Il y a toutefois une personne à qui je peux me confier.

Pendant la pause de l'après-midi, je croise Lucie dans la cour avec des personnes de sa classe. Oubliant mes bonnes manières, je fonce sur elle et la kidnappe, sous le regard interloqué de ses camarades.

Riant aux éclats, elle me jette un regard malicieux lorsque nous sommes seuls sur notre banc de d'habitude. Son écharpe et bonnet blancs lui donnent l'air d'un adorable bonhomme de neige.

— Bah alors raton laveur tu peux plus te passer de moi cinq minutes ?

Je soupire, soufflant sur mes mains nues pour les réchauffer. De la buée s'échappe de mes lèvres. Je ne réponds pas à la question, sachant pertinemment que depuis ce jour où elle a découvert que je me déguisais en fille, la réponse est bel et bien que non je ne peux plus me passer d'elle.

— Il faut que je te raconte un truc...

Je lui parle du coup de fil de ce matin et de ce que Noam m'a dit. Elle reste étrangement silencieuse et sa bonne humeur de tout à l'heure semble s'être envolée.

Après les cours, nous nous retrouvons chez moi pour prendre un thé, comme à notre habitude ces dernières semaines. Camille va passer l'après-midi chez l'une de ses copines chipies, dont la maman va venir la chercher à l'école, me libérant de cette responsabilité aujourd'hui. Sur la route, Lucie a été particulièrement maussade, ne répondant que par onomatopée ou presque, ce qui ne lui ressemble décidément pas.

Lorsque nous sommes attablés dans la cuisine, une tasse fumante devant chacun de nous, je tente de faire la conversation, pensant que quelque chose s'est passé pendant qu'elle était en cours aujourd'hui. Je me dis que je peux essayer de la dérider.

— T'as goûté les haricots de la cantine ce midi ? On aurait dit un croisement entre des vers de terre et des ordures...

Elle hoche à peine la tête, préférant se plonger dans son verre de thé à la menthe.

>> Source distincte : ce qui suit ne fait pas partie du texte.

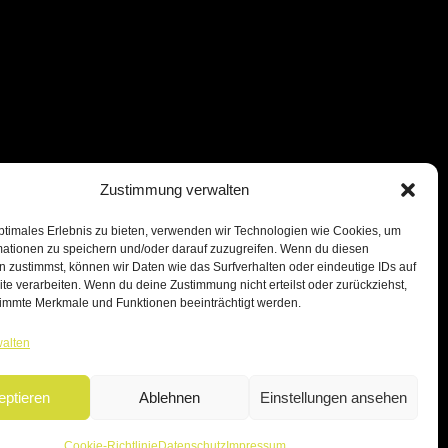
Zustimmung verwalten
ptimales Erlebnis zu bieten, verwenden wir Technologien wie Cookies, um
mationen zu speichern und/oder darauf zuzugreifen. Wenn du diesen
 zustimmst, können wir Daten wie das Surfverhalten oder eindeutige IDs auf
te verarbeiten. Wenn du deine Zustimmung nicht erteilst oder zurückziehst,
immte Merkmale und Funktionen beeinträchtigt werden.
walten
eptieren
Ablehnen
Einstellungen ansehen
Cookie-Richtlinie
Datenschutz
Impressum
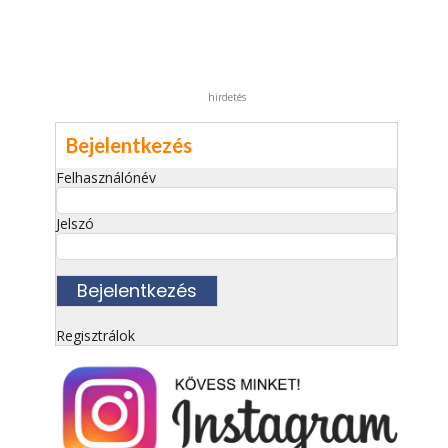
hirdetés
Bejelentkezés
Felhasználónév
Jelszó
Regisztrálok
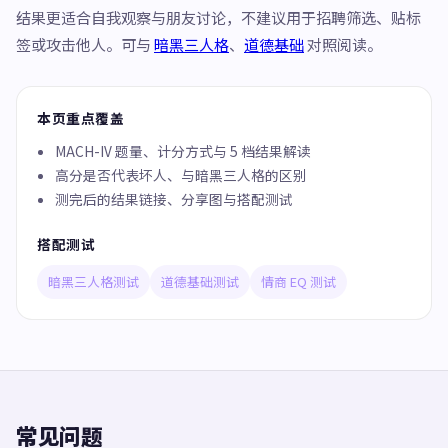
结果更适合自我观察与朋友讨论，不建议用于招聘筛选、贴标
签或攻击他人。可与
暗黑三人格
、
道德基础
对照阅读。
本页重点覆盖
MACH-IV 题量、计分方式与 5 档结果解读
高分是否代表坏人、与暗黑三人格的区别
测完后的结果链接、分享图与搭配测试
搭配测试
暗黑三人格测试
道德基础测试
情商 EQ 测试
常见问题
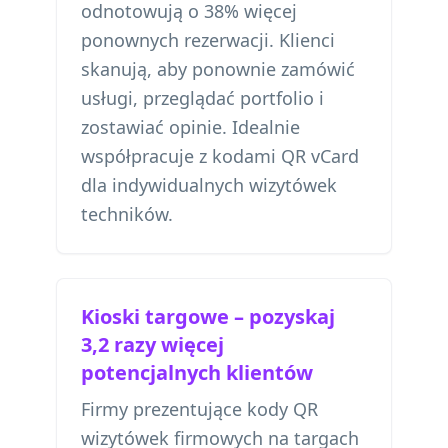
odnotowują o 38% więcej
ponownych rezerwacji. Klienci
skanują, aby ponownie zamówić
usługi, przeglądać portfolio i
zostawiać opinie. Idealnie
współpracuje z
kodami QR vCard
dla indywidualnych wizytówek
techników
.
Kioski targowe – pozyskaj
3,2 razy więcej
potencjalnych klientów
Firmy prezentujące kody QR
wizytówek firmowych na targach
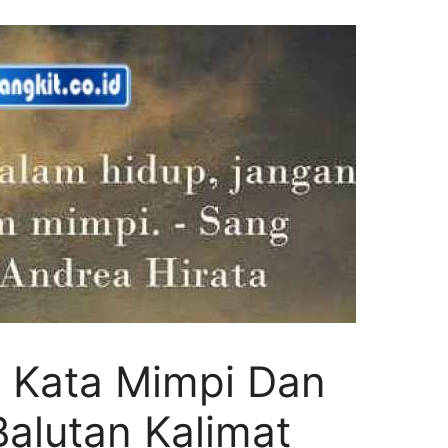
a Kata Mimpi Dan
alutan Kalimat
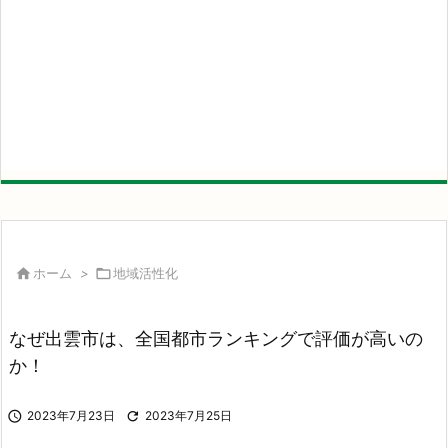

ホーム
>

地域活性化
なぜ出雲市は、全国都市ランキングで評価が高いの
か！

2023年7月23日

2023年7月25日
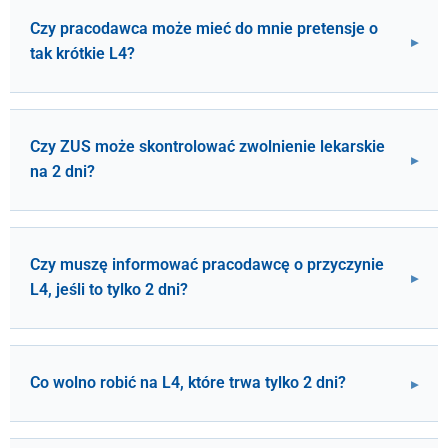
Czy pracodawca może mieć do mnie pretensje o
tak krótkie L4?
Czy ZUS może skontrolować zwolnienie lekarskie
na 2 dni?
Czy muszę informować pracodawcę o przyczynie
L4, jeśli to tylko 2 dni?
Co wolno robić na L4, które trwa tylko 2 dni?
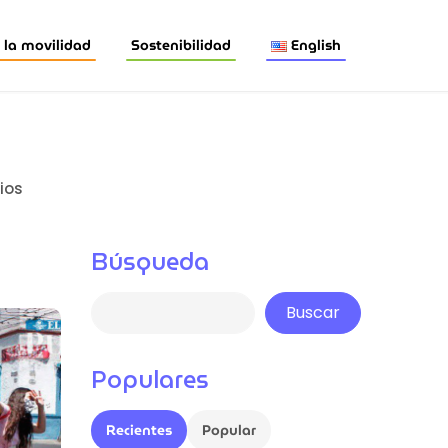
la movilidad
Sostenibilidad
English
ios
Búsqueda
Buscar
Populares
Recientes
Popular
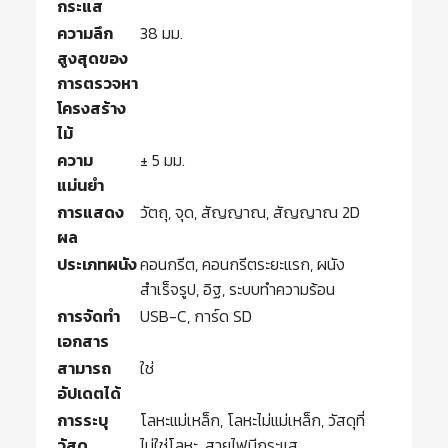
กระแส
ความลึก
38 มม.
สูงสุดของ
การตรวจหา
โครงสร้าง
ไม้
ความ
± 5 มม.
แม่นยำ
การแสดง
วัตถุ, จุด, สัญญาณ, สัญญาณ 2D
ผล
ประเภทผนัง
คอนกรีต, คอนกรีตระยะแรก, ผนัง
สำเร็จรูป, อิฐ, ระบบทำความร้อน
การจัดทำ
USB-C, การ์ด SD
เอกสาร
สามารถ
ใช่
อัปเดตได้
การระบุ
โลหะแม่เหล็ก, โลหะไม่แม่เหล็ก, วัสดุที่
วัสดุ
ไม่ใช่โลหะ, สายไฟมีกระแส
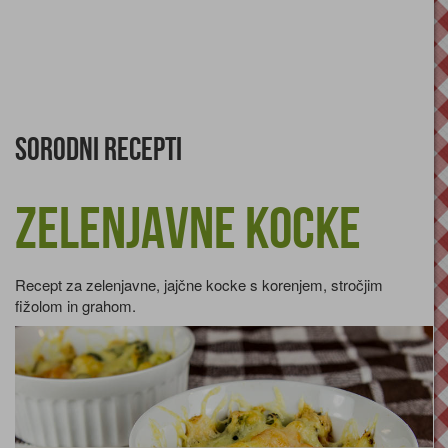
Sorodni recepti
Zelenjavne kocke
Recept za zelenjavne, jajčne kocke s korenjem, stročjim
fižolom in grahom.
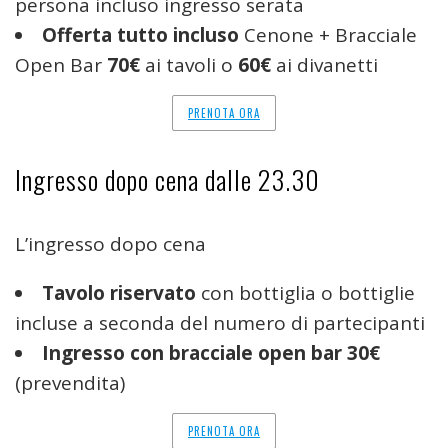
persona incluso ingresso serata
Offerta tutto incluso
Cenone + Bracciale
Open Bar
70€
ai tavoli o
60€
ai divanetti
PRENOTA ORA
Ingresso dopo cena dalle 23.30
L’ingresso dopo cena
Tavolo riservato
con bottiglia o bottiglie
incluse a seconda del numero di partecipanti
Ingresso con bracciale open bar 30€
(prevendita)
PRENOTA ORA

J'essaye encore deux ou trois fois de la sortir de cet état, avant de laisser tomber, me disant que c'est peut-être plus grave que ça en a l'air.

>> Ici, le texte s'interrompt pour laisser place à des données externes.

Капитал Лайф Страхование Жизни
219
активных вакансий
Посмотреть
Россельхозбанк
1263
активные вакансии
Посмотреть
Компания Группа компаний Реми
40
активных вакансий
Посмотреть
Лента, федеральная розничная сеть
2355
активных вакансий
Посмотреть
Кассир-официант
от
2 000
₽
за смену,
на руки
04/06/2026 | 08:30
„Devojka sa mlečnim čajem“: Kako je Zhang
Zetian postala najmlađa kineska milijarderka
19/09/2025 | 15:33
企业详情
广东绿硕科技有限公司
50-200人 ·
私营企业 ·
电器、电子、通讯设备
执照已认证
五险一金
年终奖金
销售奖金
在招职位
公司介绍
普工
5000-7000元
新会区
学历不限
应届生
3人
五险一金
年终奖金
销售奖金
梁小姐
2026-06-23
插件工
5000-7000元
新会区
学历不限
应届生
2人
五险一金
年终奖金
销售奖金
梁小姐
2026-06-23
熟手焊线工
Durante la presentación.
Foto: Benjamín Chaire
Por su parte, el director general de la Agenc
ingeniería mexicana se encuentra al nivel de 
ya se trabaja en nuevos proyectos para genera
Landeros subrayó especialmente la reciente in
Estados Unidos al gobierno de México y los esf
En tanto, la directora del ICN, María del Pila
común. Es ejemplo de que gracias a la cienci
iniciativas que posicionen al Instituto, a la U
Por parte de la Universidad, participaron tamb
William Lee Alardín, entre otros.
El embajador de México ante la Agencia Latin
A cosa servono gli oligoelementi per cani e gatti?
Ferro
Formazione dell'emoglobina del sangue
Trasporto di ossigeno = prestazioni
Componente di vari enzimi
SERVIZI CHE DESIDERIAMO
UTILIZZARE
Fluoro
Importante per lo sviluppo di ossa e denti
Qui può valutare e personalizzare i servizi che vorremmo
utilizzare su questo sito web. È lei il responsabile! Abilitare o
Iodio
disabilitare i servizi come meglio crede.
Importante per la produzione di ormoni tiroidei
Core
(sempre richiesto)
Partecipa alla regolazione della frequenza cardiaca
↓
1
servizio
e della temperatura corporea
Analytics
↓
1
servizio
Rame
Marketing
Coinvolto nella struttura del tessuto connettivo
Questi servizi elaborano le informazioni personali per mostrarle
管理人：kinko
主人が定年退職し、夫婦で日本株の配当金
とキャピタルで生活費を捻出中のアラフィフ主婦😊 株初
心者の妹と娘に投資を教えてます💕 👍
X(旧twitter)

— Qu'est-ce qu'il y a Lucie ? je demande avec un ton inquiet, commençant à imaginer qu'elle s'est fait renvoyer du lycée.

Elle se renfrogne.

— Lucie ?

— Quoi ? répond-elle avec cette agressivité que je n'avais pas vue chez elle depuis un très long moment.

— Tu m'inquiètes... t'as pas dit un mot depuis tout à l'heure.

— Je suis fatiguée c'est tout.

— Mensonge.

— Quoi ? Pourquoi je mentirais ?

— Parce que tu fais ta petite tête de "je te cache quelque chose".